The Pamunkey Indian Museum and Cultural Center is a tribal museum located on the Pamunkey Indian Reservation in Virginia. The museum focuses on the Pamunkey Indian Tribe’s history and way of life from 12,000 years ago through to the present.

Construction on the museum began in 1979, with primary contributions made by Warren Cook (Pamunkey) and Errett Callahan (an experimental archeologist). The museum celebrated its grand opening on October 11, 1980.

Early in the museum’s history a living Indian Village was a major component of the exhibition but no longer exists. Today glass display cabinets highlight the lifeways of the Pamunkey Indian Tribe and are the centerpiece of the museum.
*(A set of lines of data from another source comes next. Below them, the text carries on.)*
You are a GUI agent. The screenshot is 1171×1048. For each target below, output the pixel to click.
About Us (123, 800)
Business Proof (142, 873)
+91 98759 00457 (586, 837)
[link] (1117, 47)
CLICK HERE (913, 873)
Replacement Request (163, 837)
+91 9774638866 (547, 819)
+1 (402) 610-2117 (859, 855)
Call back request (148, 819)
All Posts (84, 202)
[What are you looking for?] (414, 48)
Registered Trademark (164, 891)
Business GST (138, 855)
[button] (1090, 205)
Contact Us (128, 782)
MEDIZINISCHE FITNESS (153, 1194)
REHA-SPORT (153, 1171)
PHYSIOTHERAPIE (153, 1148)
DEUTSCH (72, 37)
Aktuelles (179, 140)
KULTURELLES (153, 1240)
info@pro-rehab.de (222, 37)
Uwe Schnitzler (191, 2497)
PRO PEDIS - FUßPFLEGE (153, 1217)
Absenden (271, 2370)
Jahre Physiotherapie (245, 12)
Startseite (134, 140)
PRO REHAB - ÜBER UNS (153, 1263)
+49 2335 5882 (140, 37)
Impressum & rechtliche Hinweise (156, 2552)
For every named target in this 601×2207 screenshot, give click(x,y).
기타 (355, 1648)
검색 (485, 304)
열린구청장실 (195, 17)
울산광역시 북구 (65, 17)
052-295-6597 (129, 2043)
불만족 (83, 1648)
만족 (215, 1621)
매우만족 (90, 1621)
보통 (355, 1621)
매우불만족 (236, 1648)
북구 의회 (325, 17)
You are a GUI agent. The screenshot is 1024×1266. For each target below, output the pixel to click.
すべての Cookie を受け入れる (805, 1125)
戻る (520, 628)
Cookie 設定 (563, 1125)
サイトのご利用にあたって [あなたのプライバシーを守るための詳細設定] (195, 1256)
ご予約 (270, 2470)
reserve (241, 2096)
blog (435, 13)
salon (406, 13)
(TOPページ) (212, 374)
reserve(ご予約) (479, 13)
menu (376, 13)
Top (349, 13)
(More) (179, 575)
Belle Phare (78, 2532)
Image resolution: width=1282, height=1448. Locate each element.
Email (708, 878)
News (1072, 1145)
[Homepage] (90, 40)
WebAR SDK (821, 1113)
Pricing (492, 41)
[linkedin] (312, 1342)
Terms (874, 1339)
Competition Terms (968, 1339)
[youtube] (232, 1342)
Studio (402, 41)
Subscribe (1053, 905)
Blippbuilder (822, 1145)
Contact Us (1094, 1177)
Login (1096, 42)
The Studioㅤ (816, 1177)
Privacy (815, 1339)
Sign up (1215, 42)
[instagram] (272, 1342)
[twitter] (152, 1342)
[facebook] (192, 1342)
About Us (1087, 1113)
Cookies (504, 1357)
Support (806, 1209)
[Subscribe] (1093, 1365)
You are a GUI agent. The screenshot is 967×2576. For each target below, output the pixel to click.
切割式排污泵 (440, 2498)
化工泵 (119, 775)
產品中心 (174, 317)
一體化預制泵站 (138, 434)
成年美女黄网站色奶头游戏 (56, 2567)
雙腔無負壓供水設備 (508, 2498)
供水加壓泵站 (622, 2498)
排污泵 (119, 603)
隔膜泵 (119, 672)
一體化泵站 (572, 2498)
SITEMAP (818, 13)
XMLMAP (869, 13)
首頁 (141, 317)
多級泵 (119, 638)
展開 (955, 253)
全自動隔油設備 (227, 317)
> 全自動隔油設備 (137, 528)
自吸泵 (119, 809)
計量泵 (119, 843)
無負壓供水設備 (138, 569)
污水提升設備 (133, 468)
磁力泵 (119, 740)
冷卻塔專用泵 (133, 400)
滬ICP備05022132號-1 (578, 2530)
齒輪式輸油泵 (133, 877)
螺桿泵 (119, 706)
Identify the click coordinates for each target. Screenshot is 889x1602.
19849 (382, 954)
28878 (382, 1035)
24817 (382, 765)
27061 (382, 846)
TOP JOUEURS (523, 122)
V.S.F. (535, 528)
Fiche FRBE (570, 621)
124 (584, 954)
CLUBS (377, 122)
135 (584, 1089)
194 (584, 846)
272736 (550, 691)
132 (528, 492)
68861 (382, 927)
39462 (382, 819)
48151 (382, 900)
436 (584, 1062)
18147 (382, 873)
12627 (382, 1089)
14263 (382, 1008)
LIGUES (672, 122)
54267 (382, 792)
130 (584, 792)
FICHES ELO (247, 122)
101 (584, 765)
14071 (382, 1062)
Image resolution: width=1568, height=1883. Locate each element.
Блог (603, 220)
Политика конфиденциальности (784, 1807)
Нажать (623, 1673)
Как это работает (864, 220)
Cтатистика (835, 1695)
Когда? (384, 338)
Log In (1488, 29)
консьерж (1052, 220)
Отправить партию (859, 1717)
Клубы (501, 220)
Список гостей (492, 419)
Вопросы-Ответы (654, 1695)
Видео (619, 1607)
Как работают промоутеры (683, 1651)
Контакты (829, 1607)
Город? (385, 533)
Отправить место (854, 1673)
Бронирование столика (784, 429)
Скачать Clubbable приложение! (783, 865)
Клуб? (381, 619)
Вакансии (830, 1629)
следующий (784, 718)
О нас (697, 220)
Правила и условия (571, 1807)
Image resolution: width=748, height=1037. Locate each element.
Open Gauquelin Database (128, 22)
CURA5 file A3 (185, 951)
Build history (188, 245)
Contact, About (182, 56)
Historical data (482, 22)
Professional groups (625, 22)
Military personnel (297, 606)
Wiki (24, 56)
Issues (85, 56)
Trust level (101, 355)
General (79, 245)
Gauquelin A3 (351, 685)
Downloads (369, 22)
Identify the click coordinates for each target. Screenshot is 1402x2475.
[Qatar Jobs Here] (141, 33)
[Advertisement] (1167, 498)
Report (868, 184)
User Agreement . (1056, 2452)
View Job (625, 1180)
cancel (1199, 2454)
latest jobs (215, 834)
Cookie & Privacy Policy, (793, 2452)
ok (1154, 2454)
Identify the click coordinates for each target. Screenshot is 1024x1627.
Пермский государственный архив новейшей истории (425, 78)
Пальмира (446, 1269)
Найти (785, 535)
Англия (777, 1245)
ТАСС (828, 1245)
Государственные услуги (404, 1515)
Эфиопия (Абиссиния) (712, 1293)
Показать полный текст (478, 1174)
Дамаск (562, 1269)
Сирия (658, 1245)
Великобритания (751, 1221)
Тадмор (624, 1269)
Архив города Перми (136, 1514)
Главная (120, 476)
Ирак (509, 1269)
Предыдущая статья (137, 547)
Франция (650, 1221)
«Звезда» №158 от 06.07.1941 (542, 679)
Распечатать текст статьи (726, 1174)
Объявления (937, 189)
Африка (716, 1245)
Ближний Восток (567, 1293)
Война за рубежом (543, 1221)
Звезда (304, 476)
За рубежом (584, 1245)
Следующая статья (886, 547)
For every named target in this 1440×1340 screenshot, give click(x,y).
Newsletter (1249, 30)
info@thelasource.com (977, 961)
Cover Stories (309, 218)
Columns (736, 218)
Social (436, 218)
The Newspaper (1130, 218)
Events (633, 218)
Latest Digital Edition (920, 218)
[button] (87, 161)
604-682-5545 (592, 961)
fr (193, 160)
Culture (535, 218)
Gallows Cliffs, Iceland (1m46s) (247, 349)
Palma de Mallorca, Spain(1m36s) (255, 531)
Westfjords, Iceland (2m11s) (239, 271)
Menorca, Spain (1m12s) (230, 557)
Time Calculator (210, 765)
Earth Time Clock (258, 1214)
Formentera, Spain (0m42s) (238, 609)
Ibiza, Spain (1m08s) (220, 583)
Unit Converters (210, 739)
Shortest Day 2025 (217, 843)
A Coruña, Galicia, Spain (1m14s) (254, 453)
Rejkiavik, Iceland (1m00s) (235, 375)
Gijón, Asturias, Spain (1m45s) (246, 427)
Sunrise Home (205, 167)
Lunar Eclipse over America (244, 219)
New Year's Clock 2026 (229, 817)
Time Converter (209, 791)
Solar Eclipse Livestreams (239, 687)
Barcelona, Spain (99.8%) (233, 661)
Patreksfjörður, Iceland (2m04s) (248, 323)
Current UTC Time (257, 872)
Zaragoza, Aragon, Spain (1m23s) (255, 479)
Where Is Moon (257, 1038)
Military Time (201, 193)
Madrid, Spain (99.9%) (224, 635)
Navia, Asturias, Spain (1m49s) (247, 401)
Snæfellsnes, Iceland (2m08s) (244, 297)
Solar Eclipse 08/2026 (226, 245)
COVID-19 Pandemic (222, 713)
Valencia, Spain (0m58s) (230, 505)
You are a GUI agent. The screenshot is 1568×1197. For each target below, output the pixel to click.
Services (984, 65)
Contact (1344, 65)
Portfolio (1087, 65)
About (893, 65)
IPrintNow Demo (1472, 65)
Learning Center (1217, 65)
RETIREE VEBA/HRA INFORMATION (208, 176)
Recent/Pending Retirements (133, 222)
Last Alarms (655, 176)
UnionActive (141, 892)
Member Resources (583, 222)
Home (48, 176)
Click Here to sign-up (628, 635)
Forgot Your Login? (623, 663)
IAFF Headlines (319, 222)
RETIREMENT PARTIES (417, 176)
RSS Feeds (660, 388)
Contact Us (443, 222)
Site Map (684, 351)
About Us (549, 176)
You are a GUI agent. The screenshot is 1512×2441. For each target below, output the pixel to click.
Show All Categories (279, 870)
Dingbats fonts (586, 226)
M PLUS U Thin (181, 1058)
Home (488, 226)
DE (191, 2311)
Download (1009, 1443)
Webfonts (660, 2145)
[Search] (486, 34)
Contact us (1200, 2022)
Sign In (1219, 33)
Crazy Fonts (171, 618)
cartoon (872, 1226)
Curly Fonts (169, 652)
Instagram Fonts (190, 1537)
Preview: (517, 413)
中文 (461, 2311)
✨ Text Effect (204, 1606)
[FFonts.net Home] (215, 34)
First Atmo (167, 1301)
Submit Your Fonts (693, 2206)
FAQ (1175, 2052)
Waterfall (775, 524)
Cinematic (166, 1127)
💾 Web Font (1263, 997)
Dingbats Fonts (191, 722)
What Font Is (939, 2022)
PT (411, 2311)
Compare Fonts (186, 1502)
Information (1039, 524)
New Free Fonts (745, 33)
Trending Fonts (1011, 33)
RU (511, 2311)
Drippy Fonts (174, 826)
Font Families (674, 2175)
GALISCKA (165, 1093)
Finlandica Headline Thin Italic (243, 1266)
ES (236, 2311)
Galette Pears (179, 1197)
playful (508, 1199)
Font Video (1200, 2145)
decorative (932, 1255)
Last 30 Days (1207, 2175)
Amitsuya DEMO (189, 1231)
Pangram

These cases were built by Grover Miles (Pamunkey) when the museum was founded and still house a majority of the museum collection. The museum displays combine replicas, primarily created by Callahan, with original Native American artifacts donated by Tribal Citizens from their personal and familial collections.

The display cabinets begin with information dating to 12,000 years ago (the Ice Age) and incorporate all archaeological timeframes through to the modern period. The displays in each cabinet are sub-divided into four themes, which are listed below. These themes are color-coded blue, green, yellow and red to assist the visitor in understanding the differences within each theme from one era to the next.

PEOPLE (blue)

Displays the way of life of the Pamunkey during that specific era.

NATURAL ENVIRONMENT (green)

The environment in which they lived

SETTLEMENT (yellow)

Relates to the dwellings in which they lived

SUBSISTENCE (red)

Exhibits the tools they used and how they survived

The museum has a gift shop with various items designed and created by Pamunkey Tribal Citizens. Of particular note, pottery made using centuries old techniques and clay dug from the Pamunkey River is available for purchase.